Apache Spark Streaming - 当流没有更多数据时正常关闭

时间:2016-02-20 09:43:15

标签: apache-spark spark-streaming

我正在开发Spark Streaming API,我希望连续流式传输一组预先下载的Web日志文件,以模拟实时流。我编写了一个脚本,用于压缩压缩日志并将输出通过端口7777传输到nc。

脚本如下所示:

BASEDIR=/home/mysuer/data/datamining/internet_traffic_archive
zipped_files=`find $BASEDIR -name "*.gz"`

for zfile in $zipped_files
 do
  echo "Unzipping $zfile..."
  gunzip -c $zfile  | nc -l -p 7777 -q 20

 done

我有用Scala编写的流代码来处理流。

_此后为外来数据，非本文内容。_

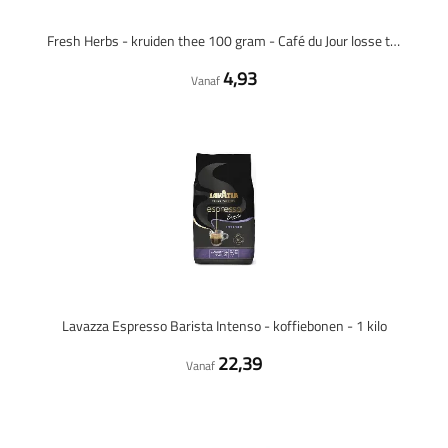
Fresh Herbs - kruiden thee 100 gram - Café du Jour losse thee
4,93
Vanaf
Lavazza Espresso Barista Intenso - koffiebonen - 1 kilo
22,39
Vanaf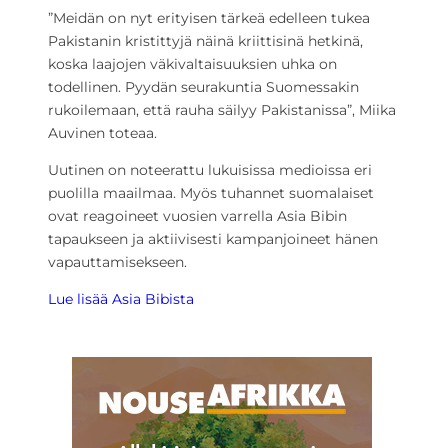
”Meidän on nyt erityisen tärkeä edelleen tukea
Pakistanin kristittyjä näinä kriittisinä hetkinä,
koska laajojen väkivaltaisuuksien uhka on
todellinen. Pyydän seurakuntia Suomessakin
rukoilemaan, että rauha säilyy Pakistanissa”, Miika
Auvinen toteaa.
Uutinen on noteerattu lukuisissa medioissa eri
puolilla maailmaa. Myös tuhannet suomalaiset
ovat reagoineet vuosien varrella Asia Bibin
tapaukseen ja aktiivisesti kampanjoineet hänen
vapauttamisekseen.
Lue lisää Asia Bibista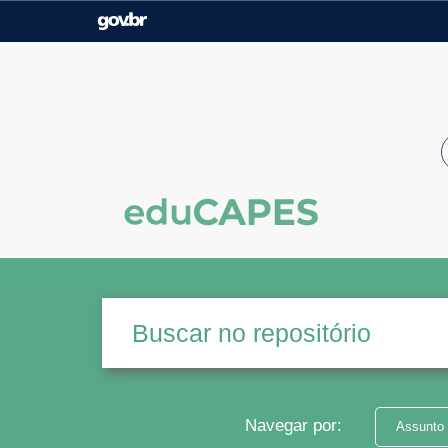
Casa Civil
Ministério da Justiça e
Segurança Pública
Ministério da Agricultura,
Ministério da Educação
Pecuária e Abastecimento
Ministério do Meio Ambiente
Ministério do Turismo
Secretaria de Governo
Gabinete de Segurança
Institucional
Navegar por:
Assunto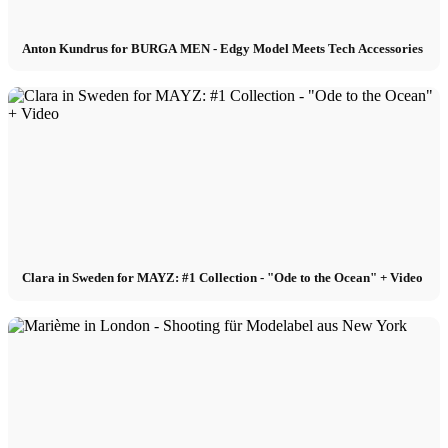
Anton Kundrus for BURGA MEN - Edgy Model Meets Tech Accessories
Clara in Sweden for MAYZ: #1 Collection - "Ode to the Ocean" + Video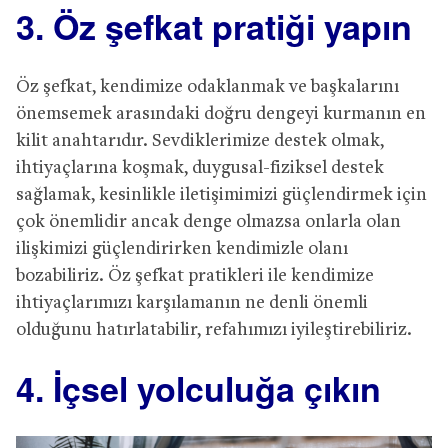
3. Öz şefkat pratiği yapın
Öz şefkat, kendimize odaklanmak ve başkalarını
önemsemek arasındaki doğru dengeyi kurmanın en
kilit anahtarıdır. Sevdiklerimize destek olmak,
ihtiyaçlarına koşmak, duygusal-fiziksel destek
sağlamak, kesinlikle iletişimimizi güçlendirmek için
çok önemlidir ancak denge olmazsa onlarla olan
ilişkimizi güçlendirirken kendimizle olanı
bozabiliriz. Öz şefkat pratikleri ile kendimize
ihtiyaçlarımızı karşılamanın ne denli önemli
olduğunu hatırlatabilir, refahımızı iyileştirebiliriz.
4. İçsel yolculuğa çıkın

它在大多数情况下运行良好,但是当它用完文件流时它似乎出现以下错误:

16/02/19 23:04:35 WARN ReceiverSupervisorImpl: 
Restarting receiver with delay 2000 ms: Socket data stream had no more data
16/02/19 23:04:35 ERROR ReceiverTracker: Deregistered receiver for stream 0: 
Restarting receiver with delay 2000ms: Socket data stream had no more data
16/02/19 23:04:35 WARN BlockManager: Block input-0-1455941075600 replicated to only 0 peer(s) instead of 1 peers
....
16/02/19 23:04:40 ERROR Executor: Exception in task 2.0 in stage 15.0 (TID 47)
java.util.NoSuchElementException: None.get
at scala.None$.get(Option.scala:313)
at scala.None$.get(Option.scala:311)
at com.femibyte.learningsparkaddexamples.scala.StreamingLogEnhanced$$anonfun$2.apply(StreamingLogEnhanced.scala:42)
at com.femibyte.learningsparkaddexamples.scala.StreamingLogEnhanced$$anonfun$2.apply(StreamingLogEnhanced.scala:42)

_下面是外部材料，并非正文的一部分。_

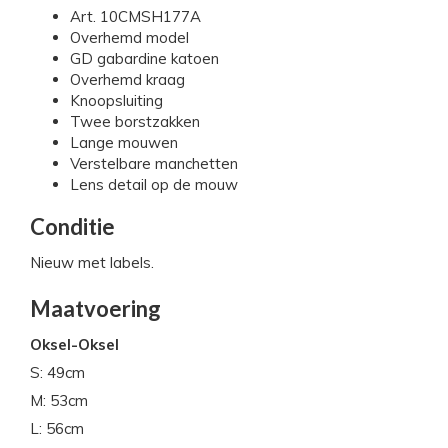
Art. 10CMSH177A
Overhemd model
GD gabardine katoen
Overhemd kraag
Knoopsluiting
Twee borstzakken
Lange mouwen
Verstelbare manchetten
Lens detail op de mouw
Conditie
Nieuw met labels.
Maatvoering
Oksel-Oksel
S: 49cm
M: 53cm
L: 56cm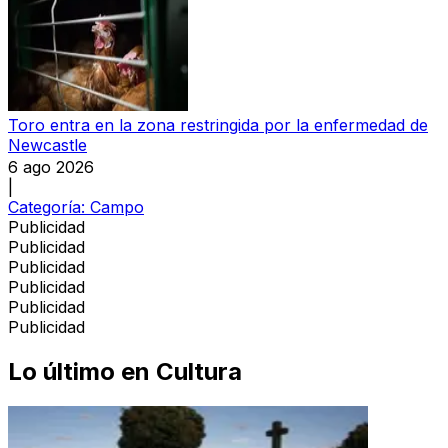
Toro entra en la zona restringida por la enfermedad de
Newcastle
6 ago 2026
|
Categoría:
Campo
Publicidad
Publicidad
Publicidad
Publicidad
Publicidad
Publicidad
Lo último en
Cultura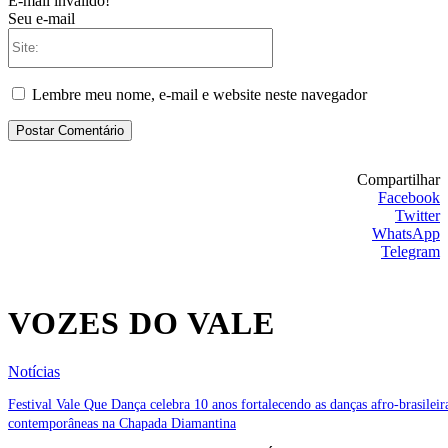
E-mail inválido!
Seu e-mail
Site:
Lembre meu nome, e-mail e website neste navegador
Compartilhar
Facebook
Twitter
WhatsApp
Telegram
VOZES DO VALE
Notícias
Festival Vale Que Dança celebra 10 anos fortalecendo as danças afro-brasileir
contemporâneas na Chapada Diamantina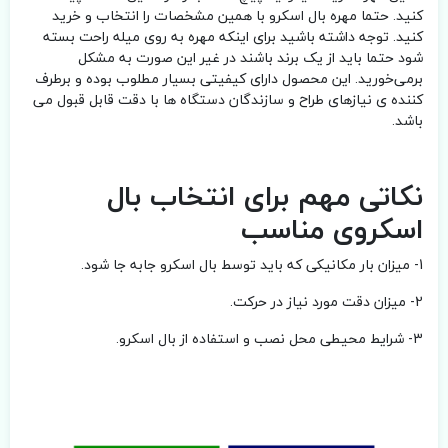
کنید. حتما مهره بال اسکرو با همین مشخصات را انتخاب و خرید
کنید. توجه داشته باشید برای اینکه مهره به روی میله راحت بسته
شود حتما باید از یک برند باشند در غیر این صورت به مشکل
برمی‌خورید. این محصول دارای کیفیتی بسیار مطلوب بوده و برطرف
کننده ی نیازهای طراح و سازندگان دستگاه ها با دقت قابل قبول می
باشد.
نکاتی مهم برای انتخاب بال
اسکروی مناسب
1- میزان بار مکانیکی که باید توسط بال اسکرو جابه جا شود.
2- میزان دقت مورد نیاز در حرکت.
3- شرایط محیطی محل نصب و استفاده از بال اسکرو.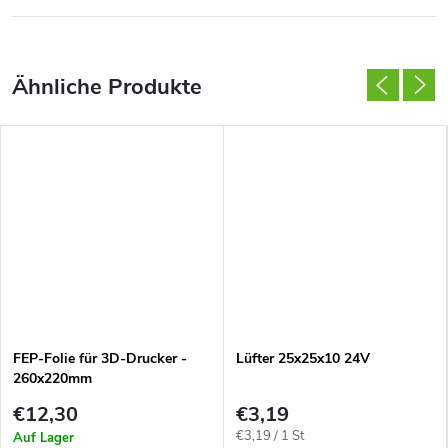
FEP-Folie für 3D-Drucker -
Lüfter 25x25x10 24V
260x220mm
€12,30
€3,19
Verkaufspreis:
€3,19 / 1 St
Auf Lager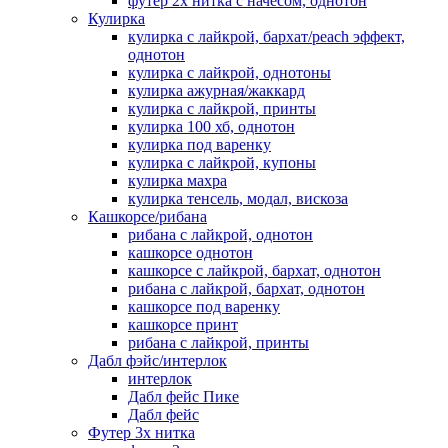
футер 2х нитка с начесом, однотон
Кулирка
кулирка с лайкрой, бархат/peach эффект,
однотон
кулирка с лайкрой, однотоны
кулирка ажурная/жаккард
кулирка с лайкрой, принты
кулирка 100 хб, однотон
кулирка под варенку
кулирка с лайкрой, купоны
кулирка махра
кулирка тенсель, модал, вискоза
Кашкорсе/рибана
рибана с лайкрой, однотон
кашкорсе однотон
кашкорсе с лайкрой, бархат, однотон
рибана с лайкрой, бархат, однотон
кашкорсе под варенку
кашкорсе принт
рибана с лайкрой, принты
Дабл фэйс/интерлок
интерлок
Дабл фейс Пике
Дабл фейс
Футер 3х нитка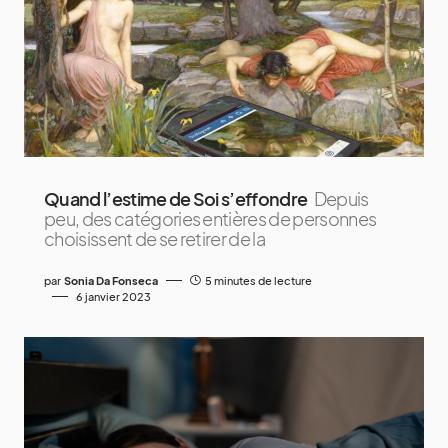
Quand l’estime de Soi s’effondre
Depuis
peu, des catégories entières de personnes
choisissent de se retirer de la
par
Sonia Da Fonseca
5 minutes de lecture
6 janvier 2023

如何实现正常关闭,以便程序在不再检测到流中的任何数据时正常退出?

我的scala代码如下所示:

object StreamingLogEnhanced {
  def main(args: Array[String]) {
    val master = args(0)
    val conf = new SparkConf().setMaster(master).setAppName("StreamingLogEnhanced")
    // Create a StreamingContext with a n second batch size
    val ssc = new StreamingContext(conf, Seconds(10))
    // Create a DStream from all the input on port 7777
    val log = Logger.getLogger(getClass.getName)

    sys.ShutdownHookThread {
      log.info("Gracefully stopping Spark Streaming Application")
      ssc.stop(true, true)
      log.info("Application stopped")
    }
    val lines = ssc.socketTextStream("localhost", 7777)
    // Create a count of log hits by ip
    var ipCounts=countByIp(lines)
    ipCounts.print()

    // start our streaming context and wait for it to "finish"
    ssc.start()
    // Wait for 600 seconds then exit
    ssc.awaitTermination(10000*600)
    ssc.stop()
  }

  def countByIp(lines: DStream[String]) = {
    val parser = new AccessLogParser
    val accessLogDStream = lines.map(line => parser.parseRecord(line))
    val ipDStream = accessLogDStream.map(entry => (entry.get.clientIpAddress, 1))
    ipDStream.reduceByKey((x, y) => x + y)
  }
}

0 个答案:

没有答案